The United States is changing course on anti-drug efforts in Afghanistan, a senior official said Saturday, shifting its focus from the destruction of opium poppies to fighting drug traffickers and promoting non-narcotic crops among Afghan farmers who depend on the poppy harvest for survival.
Many analysts criticized the old policy for ignoring the economic logic that draws Afghan farmers to opium production, and said destroying their crops was no way to win their hearts and minds.
Opium is used to make heroin, and although Afghan production has dropped 19 percent in the past year, it still produces 93 percent of the world supply, according to the Associated Press. Most of that production happens in the south, where support for the Taliban is highest, generating between $50 and $70 million annually for the group, according to UN estimates.
Poppy eradication has been a tenet of US policy in Afghanistan since the fall of the Taliban government in 2001. But speaking to reporters at a G8 summit on Afghanistan in Italy on Saturday, US special envoy to Afghanistan and Pakistan Richard Holbrooke called it "a waste of money," says the AP.
Mr.

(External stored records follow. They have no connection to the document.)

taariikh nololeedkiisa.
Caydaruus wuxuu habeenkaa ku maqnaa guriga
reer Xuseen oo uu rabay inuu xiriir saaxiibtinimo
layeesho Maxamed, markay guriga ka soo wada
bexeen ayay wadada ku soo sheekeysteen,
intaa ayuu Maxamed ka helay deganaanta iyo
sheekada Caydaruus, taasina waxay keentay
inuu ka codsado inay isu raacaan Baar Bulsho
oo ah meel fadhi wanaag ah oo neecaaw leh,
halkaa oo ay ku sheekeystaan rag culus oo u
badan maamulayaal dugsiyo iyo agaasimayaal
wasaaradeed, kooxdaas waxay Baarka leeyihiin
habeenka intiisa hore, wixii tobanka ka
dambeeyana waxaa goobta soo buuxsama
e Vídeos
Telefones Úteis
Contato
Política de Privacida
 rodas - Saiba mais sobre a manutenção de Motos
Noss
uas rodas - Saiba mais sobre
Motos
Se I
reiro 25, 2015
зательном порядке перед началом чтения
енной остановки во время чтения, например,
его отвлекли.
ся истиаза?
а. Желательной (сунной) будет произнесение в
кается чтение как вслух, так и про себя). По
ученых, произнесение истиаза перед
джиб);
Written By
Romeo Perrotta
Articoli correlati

Holbrooke said that, rather than weaken the Taliban, the US anti-poppy effort may have actually made the group stronger, the BBC reports.

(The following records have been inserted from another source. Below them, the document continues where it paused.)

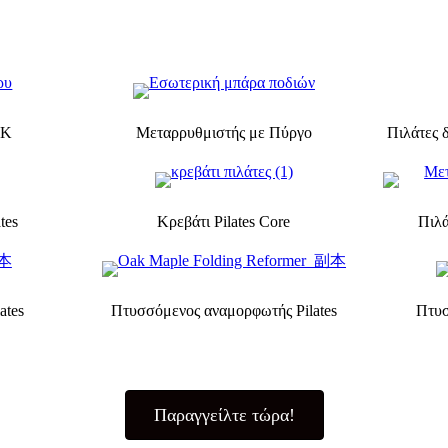
AK
Μεταρρυθμιστής με Πύργο
Πιλάτες 
tes
Κρεβάτι Pilates Core
Πιλά
ates
Πτυσσόμενος αναμορφωτής Pilates
Πτυσ
Παραγγείλτε τώρα!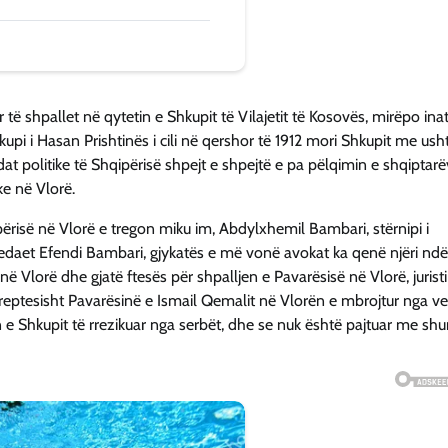
të shpallet në qytetin e Shkupit të Vilajetit të Kosovës, mirëpo ina
pi i Hasan Prishtinës i cili në qershor të 1912 mori Shkupit me usht
at politike të Shqipërisë shpejt e shpejtë e pa pëlqimin e shqiptar
ke në Vlorë.
përisë në Vlorë e tregon miku im, Abdylxhemil Bambari, stërnipi i
Bedaet Efendi Bambari, gjykatës e më vonë avokat ka qenë njëri ndë
në Vlorë dhe gjatë ftesës për shpalljen e Pavarësisë në Vlorë, juristi
eptesisht Pavarësinë e Ismail Qemalit në Vlorën e mbrojtur nga ve
n e Shkupit të rrezikuar nga serbët, dhe se nuk është pajtuar me sh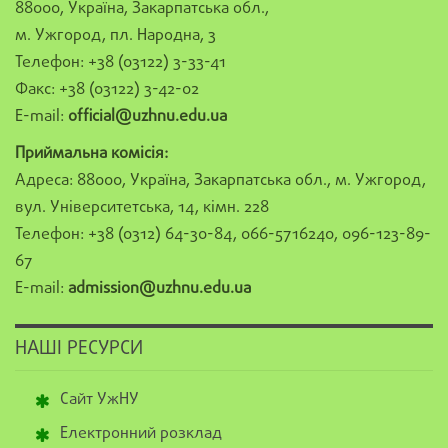
88000, Україна, Закарпатська обл.,
м. Ужгород, пл. Народна, 3
Телефон: +38 (03122) 3-33-41
Факс: +38 (03122) 3-42-02
E-mail:
official@uzhnu.edu.ua
Приймальна комісія:
Адреса: 88000, Україна, Закарпатська обл., м. Ужгород,
вул. Університетська, 14, кімн. 228
Телефон: +38 (0312) 64-30-84, 066-5716240, 096-123-89-
67
E-mail:
admission@uzhnu.edu.ua
НАШІ РЕСУРСИ
Сайт УжНУ
Електронний розклад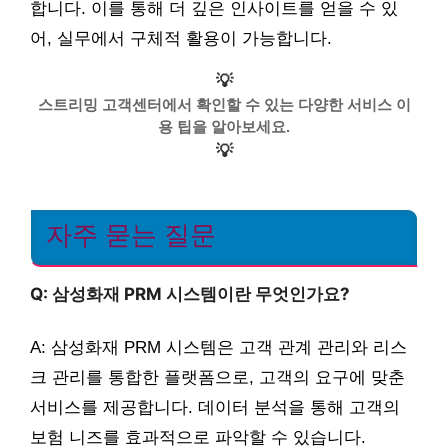
합니다. 이를 통해 더 깊은 인사이트를 얻을 수 있
어, 실무에서 구체적 활용이 가능합니다.
💡
스트리밍 고객센터에서 확인할 수 있는 다양한 서비스 이
용 팁을 알아보세요.
💡
자주 묻는 질문
Q: 삼성화재 PRM 시스템이란 무엇인가요?
A: 삼성화재 PRM 시스템은 고객 관계 관리와 리스
크 관리를 통합한 플랫폼으로, 고객의 요구에 맞춘
서비스를 제공합니다. 데이터 분석을 통해 고객의
보험 니즈를 효과적으로 파악할 수 있습니다.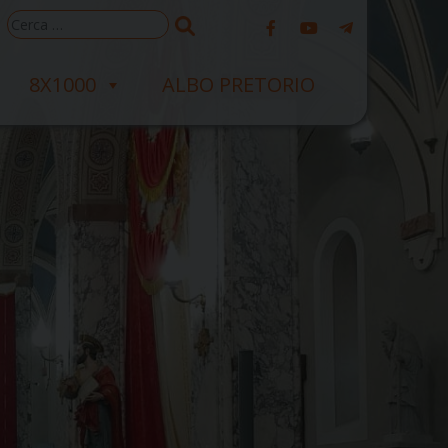
Ricerca
per:
8X1000
ALBO PRETORIO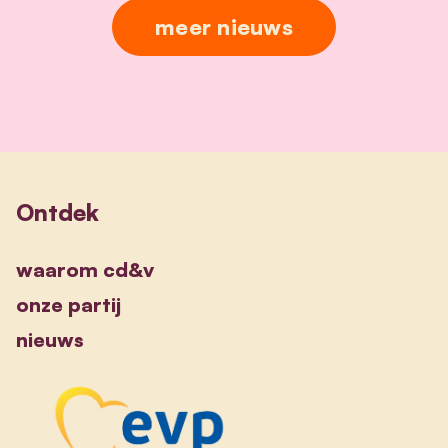
meer nieuws
Ontdek
waarom cd&v
onze partij
nieuws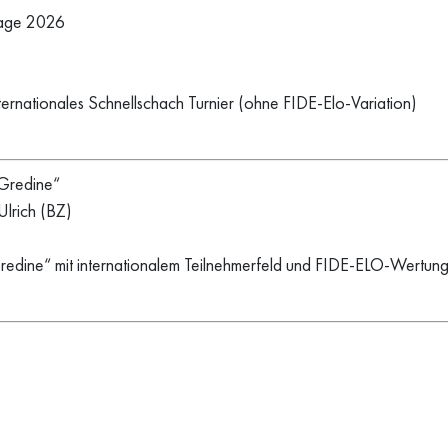
htage 2026
internationales Schnellschach Turnier (ohne FIDE-Elo-Variation)
 Gredine“
Ulrich (BZ)
Gredine“ mit internationalem Teilnehmerfeld und FIDE-ELO-Wertun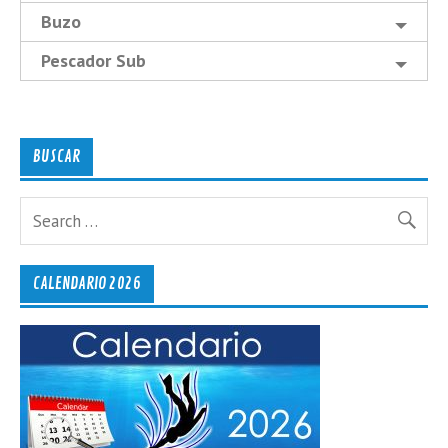
Buzo
Pescador Sub
BUSCAR
CALENDARIO 2026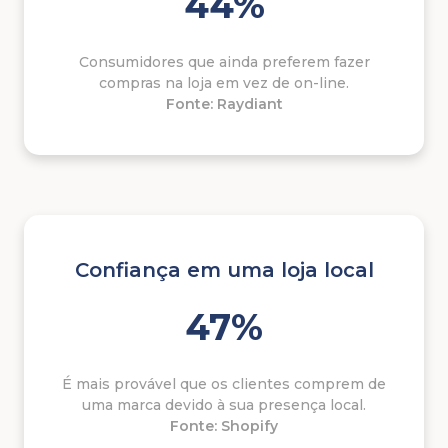
44%
Consumidores que ainda preferem fazer
compras na loja em vez de on-line.
Fonte: Raydiant
Confiança em uma loja local
47%
É mais provável que os clientes comprem de
uma marca devido à sua presença local.
Fonte: Shopify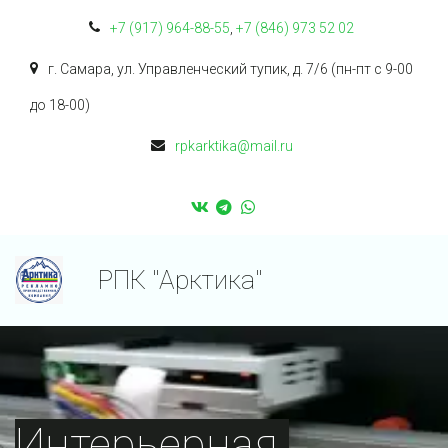
+7 (917) 964-88-55
,
+7 (846) 973 52 02
г. Самара
,
ул. Управленческий тупик, д. 7/6 (пн-пт с 9-00
до 18-00)
rpkarktika@mail.ru
РПК "Арктика"
Интерьерная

"Spraying the crops just penalizes the farmer and they grow crops somewhere else. The hundreds of millions of dollars we spend on crop eradication has not had any damage on the Taliban."

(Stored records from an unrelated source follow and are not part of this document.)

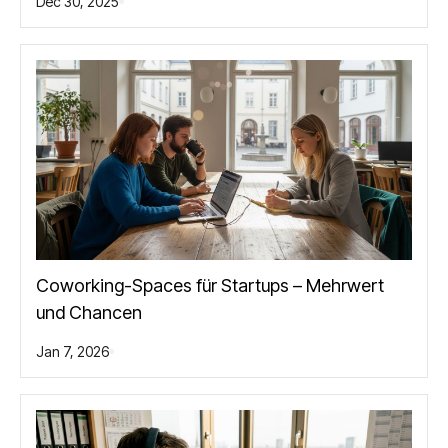
Dec 30, 2025
Coworking-Spaces für Startups – Mehrwert
und Chancen
Jan 7, 2026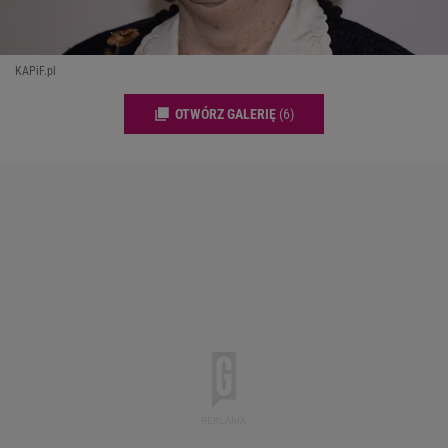
KAPiF.pl
OTWÓRZ GALERIĘ
(6)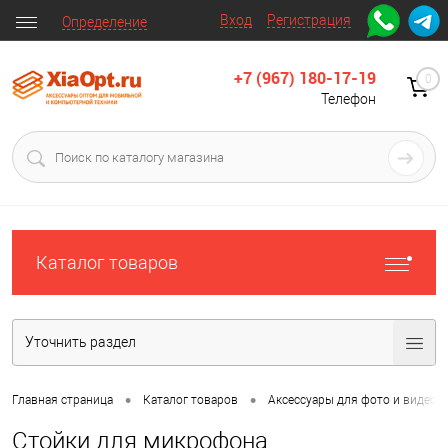
Вход
Регистрация
Определение
+7 (967) 180-17-19
0
Телефон
Каталог товаров
Уточнить раздел
•
•
Главная страница
Каталог товаров
Аксессуары для фото и видео
Стойки для микрофона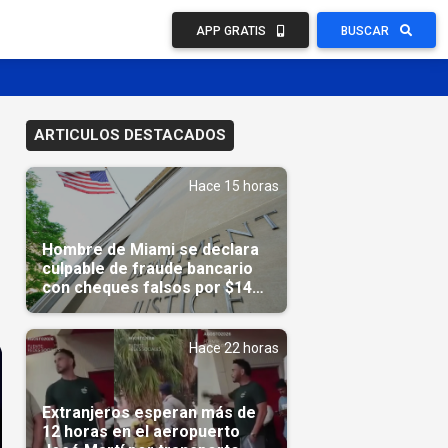
APP GRATIS
BUSCAR
ARTICULOS DESTACADOS
Hace 15 horas
Hombre de Miami se declara
culpable de fraude bancario
con cheques falsos por $14
millones
Hace 22 horas
Extranjeros esperan más de
12 horas en el aeropuerto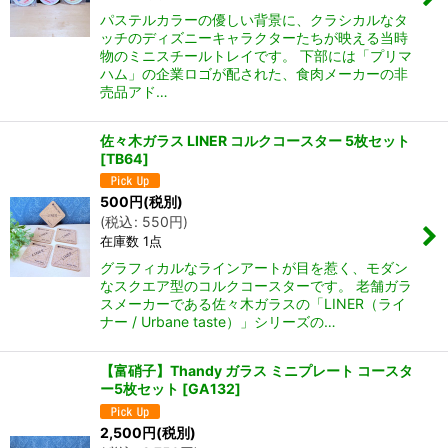
パステルカラーの優しい背景に、クラシカルなタ
ッチのディズニーキャラクターたちが映える当時
物のミニスチールトレイです。 下部には「プリマ
ハム」の企業ロゴが配された、食肉メーカーの非
売品アド…
佐々木ガラス LINER コルクコースター 5枚セット
[
TB64
]
500
円
(税別)
(
税込
:
550
円
)
在庫数 1点
グラフィカルなラインアートが目を惹く、モダン
なスクエア型のコルクコースターです。 老舗ガラ
スメーカーである佐々木ガラスの「LINER（ライ
ナー / Urbane taste）」シリーズの…
【富硝子】Thandy ガラス ミニプレート コースタ
ー5枚セット
[
GA132
]
2,500
円
(税別)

"On the contrary, it has helped them recruit. This is the least effective programme ever," Holbrooke added.
The US will increase its funding of agricultural assistance programs to Afghanistan from "tens of millions of dollars a year to hundreds of millions of dollars," according to Italian Foreign Minister Franco Frattini, says the AP. Holbrooke says the US will use that money "to work on interdiction, rule of law, [and] alternate crops."
The policy shift comes after years of criticism for the poppy eradication program, which observers say ignored the economics of the Afghan drug trade.
In October 2008, Foreign Policy magazine cited research by David Mansfield, an expert in the Afghan opium market, showing that the rising price of wheat during the world food crisis was enticing farmers to abandon poppies.
According to Mr. Mansfield's research, in 2007, Afghan farmers made $320 per acre of wheat and $640 per acre of poppy, while just one year later wheat yielded $840 an acre and poppy just $400. That drove many farmers to get into the wheat business, and during the same period the number of poppy-free provinces rose from 13 to 20.
If the decision to grow poppies is about dollars and cents, some have suggested policy alternatives that fight fire with fire.
Reacting to reports on the policy shift, one blogger on the liberal DailyKos website argued that "the international community ought to just buy up the whole supply" of Afghan opium and turn it into "cheap pain medicine."
$70 million is next to nothing, a cheap solution, compared to all the expense and grief caused by the now failed program of eradication. Better to peacefully gain the cooperation of the villagers, provide them with a source of income, and disrupt, at least in part, their reliance on unfriendly factions. It's win, win, win, isn't it?
Writing in Slate in January 2007, columnist Anne Applebaum called for a version of the same idea, saying it was superior to alternate crop promotion efforts that are forced to work "through a corrupt or nonexistent local bureaucracy."
She cites a 1974 Turkish program that licensed opium cultivation for the production of painkillers like morphine and codeine. The US supported that program, and today requires that drug companies purchase 80 percent of the opiates used in these products from licensed growers in Turkey and India.